En effet, c’est la méthode de travail de l’ONG qui est maintenant pointée du doigt. Cette divulgation de données personnelles est illégale. Publier les données brutes, sur des tableaux Excel, contenant les noms des comptes Twitter peut nuire aux personnes concernées.

Disinfo Lab a constitué des fichiers Excel– tel l’exemple ci-dessus – dans lesquels on trouve les noms et des tweets pour chacun de ces comptes. Plusieurs internautes cités dans des documents réclament leur retrait et menaçent de saisir la CNIL.

La Commission nationale de l’informatique et des libertés (CNIL) a annoncé jeudi 9 août qu’elle allait instruire « les plaintes dont elle a été saisie »« un nombre important », a indiqué un porte-parole de la CNIL à l’Agence France-Presse – concernant les conditions dans lesquelles l’ONG belge avait réalisé son étude.

Sur Twitter, DisinfoLab a rejeté les accusations de fichage, expliquant que « ces données avaient été publiées à dessein de vérification méthodologique et afin de limiter la circulation d’un fichier erroné. Notre méthodologie consiste à exporter des données publiques de conversation et de les analyser ». « Nous ne réalisons pas de fichage, mais nous comprenons que cela puisse être interprété comme tel, et en sommes profondément désolés », a ajouté l’organisation.
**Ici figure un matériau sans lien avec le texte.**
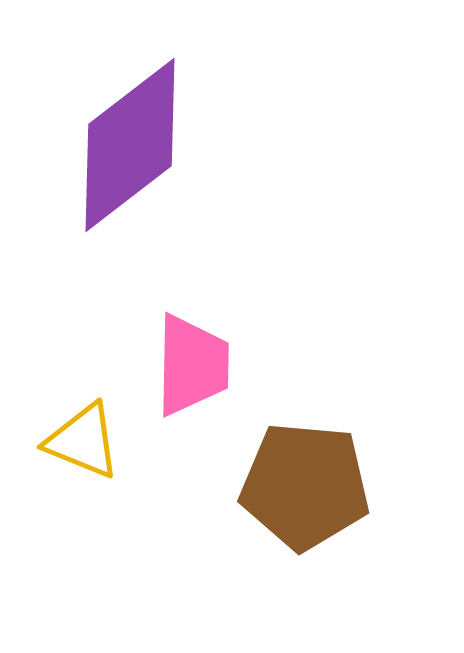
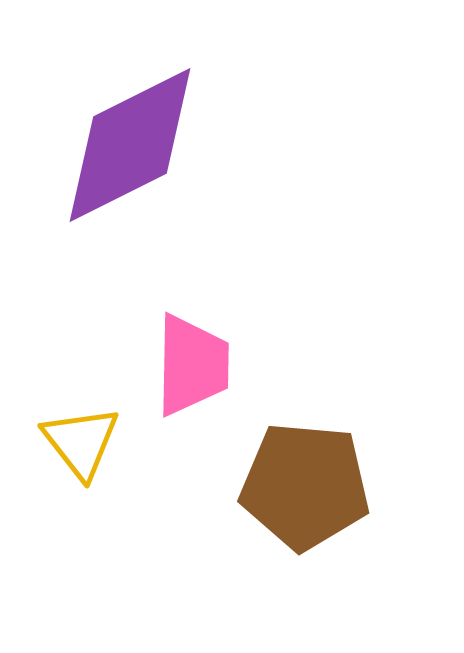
purple diamond: rotated 11 degrees clockwise
yellow triangle: moved 2 px left, 1 px down; rotated 30 degrees clockwise
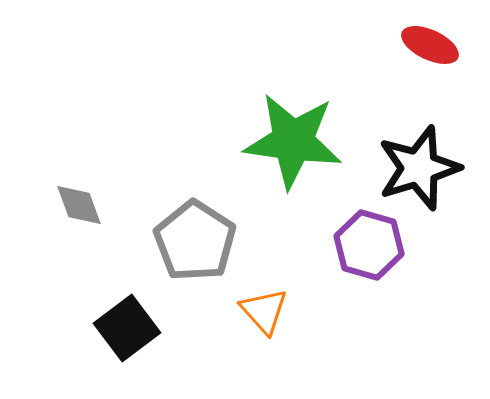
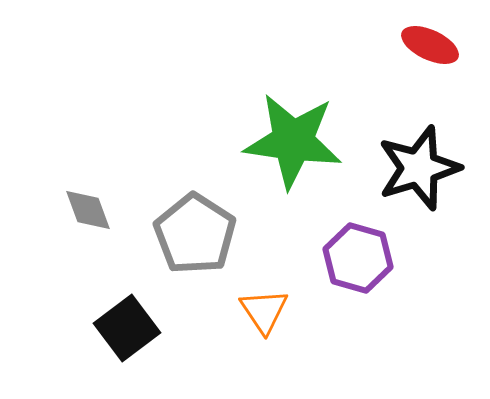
gray diamond: moved 9 px right, 5 px down
gray pentagon: moved 7 px up
purple hexagon: moved 11 px left, 13 px down
orange triangle: rotated 8 degrees clockwise
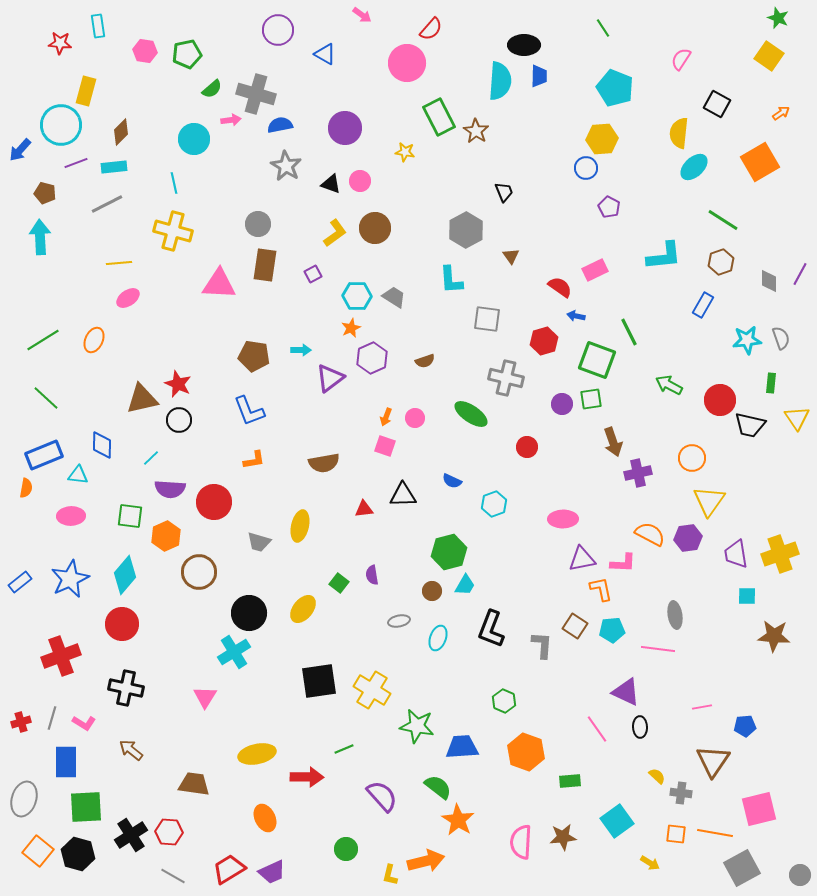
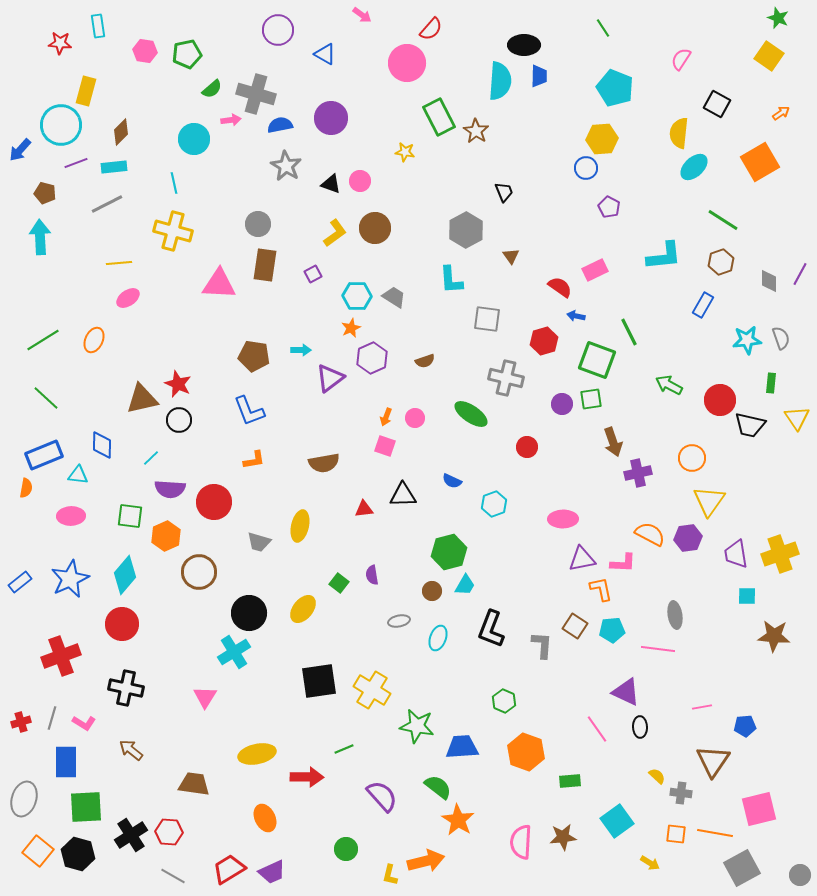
purple circle at (345, 128): moved 14 px left, 10 px up
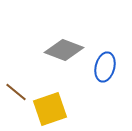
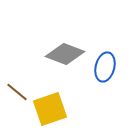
gray diamond: moved 1 px right, 4 px down
brown line: moved 1 px right
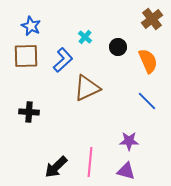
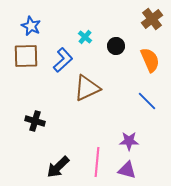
black circle: moved 2 px left, 1 px up
orange semicircle: moved 2 px right, 1 px up
black cross: moved 6 px right, 9 px down; rotated 12 degrees clockwise
pink line: moved 7 px right
black arrow: moved 2 px right
purple triangle: moved 1 px right, 1 px up
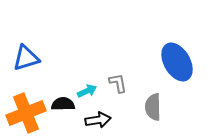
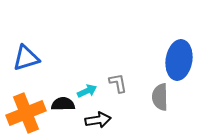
blue ellipse: moved 2 px right, 2 px up; rotated 39 degrees clockwise
gray semicircle: moved 7 px right, 10 px up
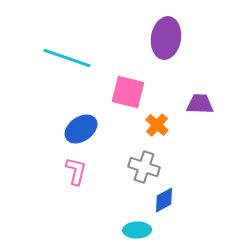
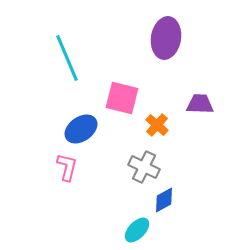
cyan line: rotated 48 degrees clockwise
pink square: moved 6 px left, 6 px down
gray cross: rotated 8 degrees clockwise
pink L-shape: moved 9 px left, 4 px up
cyan ellipse: rotated 44 degrees counterclockwise
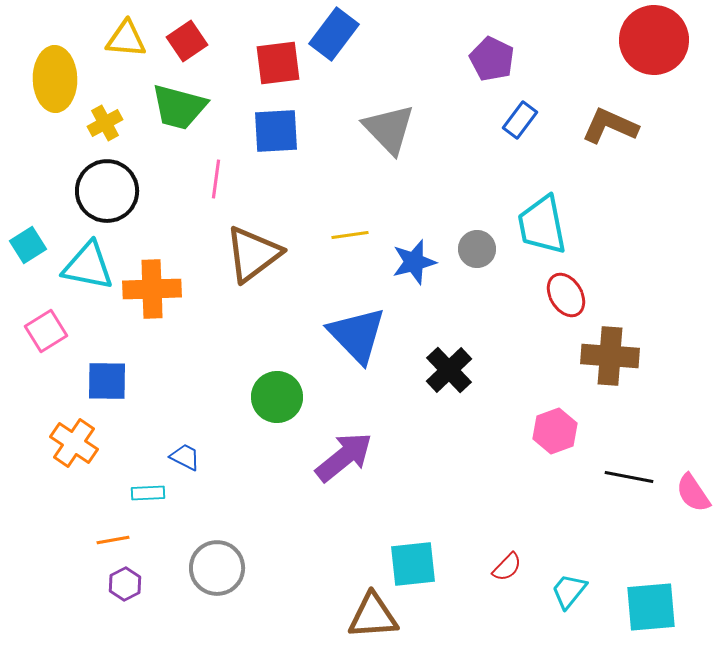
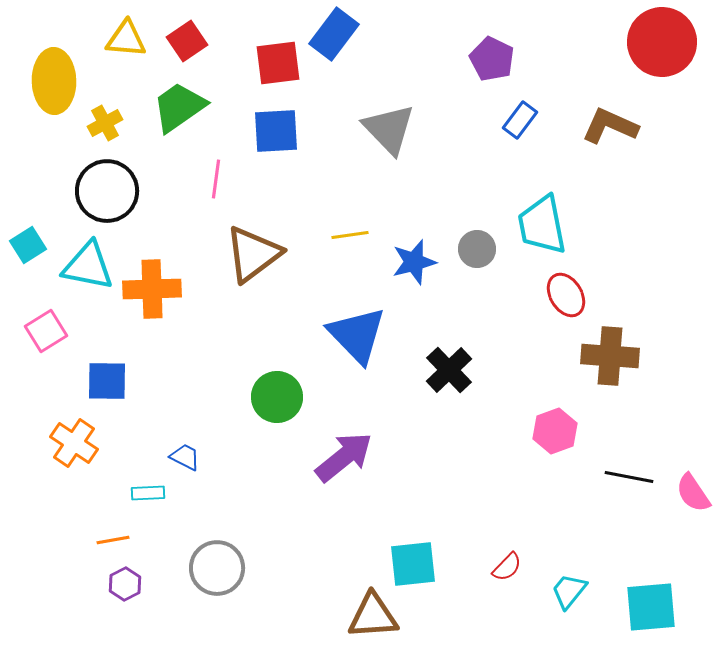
red circle at (654, 40): moved 8 px right, 2 px down
yellow ellipse at (55, 79): moved 1 px left, 2 px down
green trapezoid at (179, 107): rotated 130 degrees clockwise
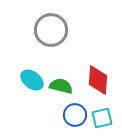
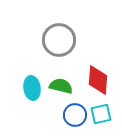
gray circle: moved 8 px right, 10 px down
cyan ellipse: moved 8 px down; rotated 45 degrees clockwise
cyan square: moved 1 px left, 4 px up
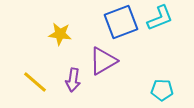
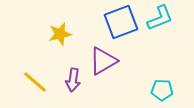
yellow star: rotated 20 degrees counterclockwise
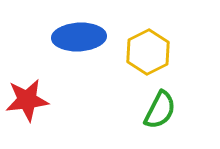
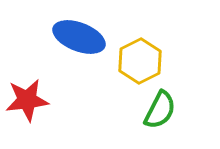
blue ellipse: rotated 24 degrees clockwise
yellow hexagon: moved 8 px left, 9 px down
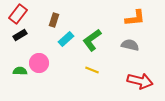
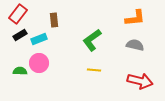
brown rectangle: rotated 24 degrees counterclockwise
cyan rectangle: moved 27 px left; rotated 21 degrees clockwise
gray semicircle: moved 5 px right
yellow line: moved 2 px right; rotated 16 degrees counterclockwise
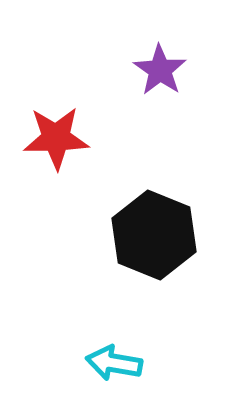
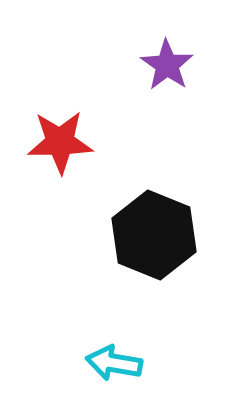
purple star: moved 7 px right, 5 px up
red star: moved 4 px right, 4 px down
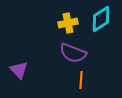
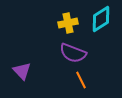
purple triangle: moved 3 px right, 1 px down
orange line: rotated 30 degrees counterclockwise
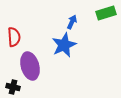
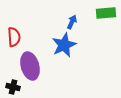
green rectangle: rotated 12 degrees clockwise
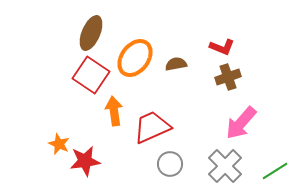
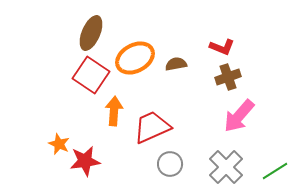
orange ellipse: rotated 24 degrees clockwise
orange arrow: rotated 12 degrees clockwise
pink arrow: moved 2 px left, 7 px up
gray cross: moved 1 px right, 1 px down
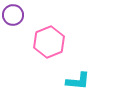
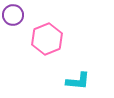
pink hexagon: moved 2 px left, 3 px up
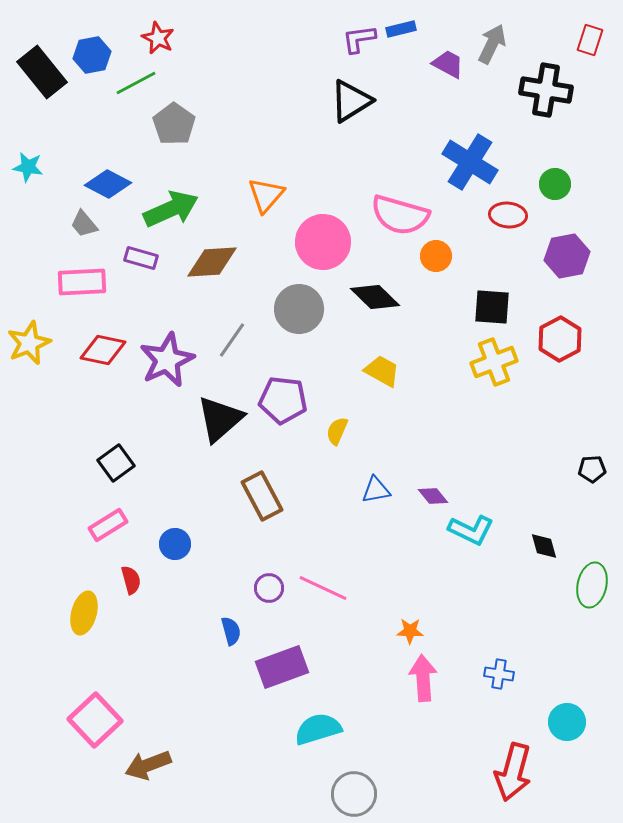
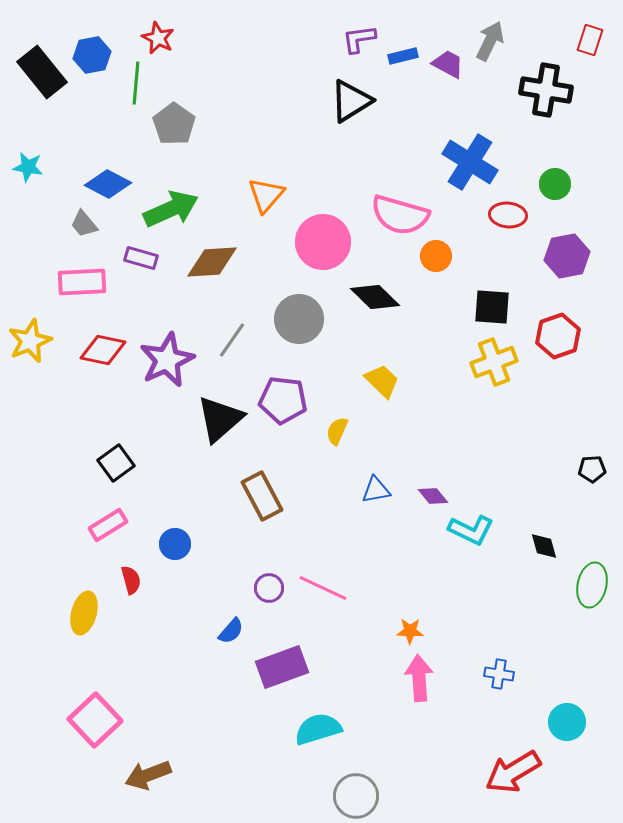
blue rectangle at (401, 29): moved 2 px right, 27 px down
gray arrow at (492, 44): moved 2 px left, 3 px up
green line at (136, 83): rotated 57 degrees counterclockwise
gray circle at (299, 309): moved 10 px down
red hexagon at (560, 339): moved 2 px left, 3 px up; rotated 9 degrees clockwise
yellow star at (29, 343): moved 1 px right, 2 px up
yellow trapezoid at (382, 371): moved 10 px down; rotated 15 degrees clockwise
blue semicircle at (231, 631): rotated 56 degrees clockwise
pink arrow at (423, 678): moved 4 px left
brown arrow at (148, 765): moved 10 px down
red arrow at (513, 772): rotated 44 degrees clockwise
gray circle at (354, 794): moved 2 px right, 2 px down
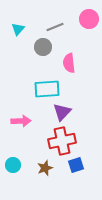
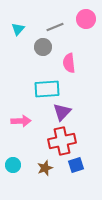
pink circle: moved 3 px left
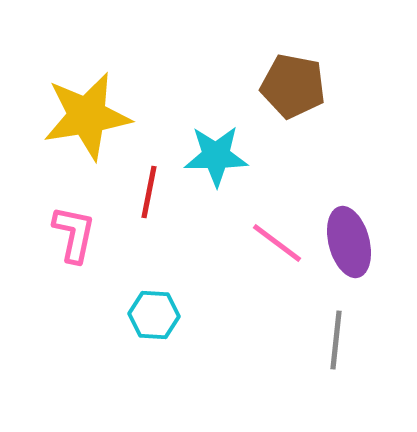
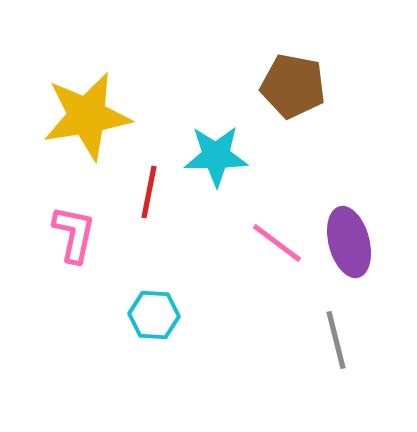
gray line: rotated 20 degrees counterclockwise
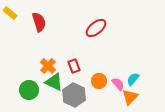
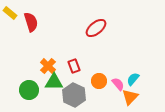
red semicircle: moved 8 px left
green triangle: rotated 24 degrees counterclockwise
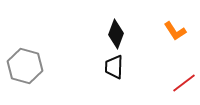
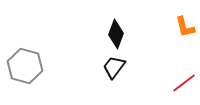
orange L-shape: moved 10 px right, 4 px up; rotated 20 degrees clockwise
black trapezoid: rotated 35 degrees clockwise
Le premier à profiter de ces données est l’Elysée. Il semble même que DisinfoLab soit une ONG de la galaxie Soros (elle annonce sur son site 2 sources de financement : Twitter et Open Society Foundations) et qu’en agissant ainsi elle vole au secours d’Emmanuel Macron et accuse … les « hackers russes ».

 

« 4,5 millions de tweets en français »

L’étude, menée du 19 juillet au 3 août 2018 soulignait que « plus de 4,5 millions de tweets en français ont été échangés sur le sujet », un volume qualifié d’exceptionnel.

Les 4 millions de tweets furent publiés par quelques 250 000 personnes qui auraient fait résonner l’affaire Benalla sur le réseau social.

L’ONG avait dans un premier temps émis l’hypothèse de l’ingérence de comptes « russophiles », dont certains auraient pu être des robots, avant de revenir sur ce point, estimant que rien ne permettait de l’affirmer.

L’étude montre certes « la tendance de comportement d’une minorité de comptes très, très active » et qualifiée de « russophile » pour ses nombreux retweets des médias russes Russia Today et Sputnik, a déclaré Alexandre Alaphilippe, chercheur à DisinfoLab.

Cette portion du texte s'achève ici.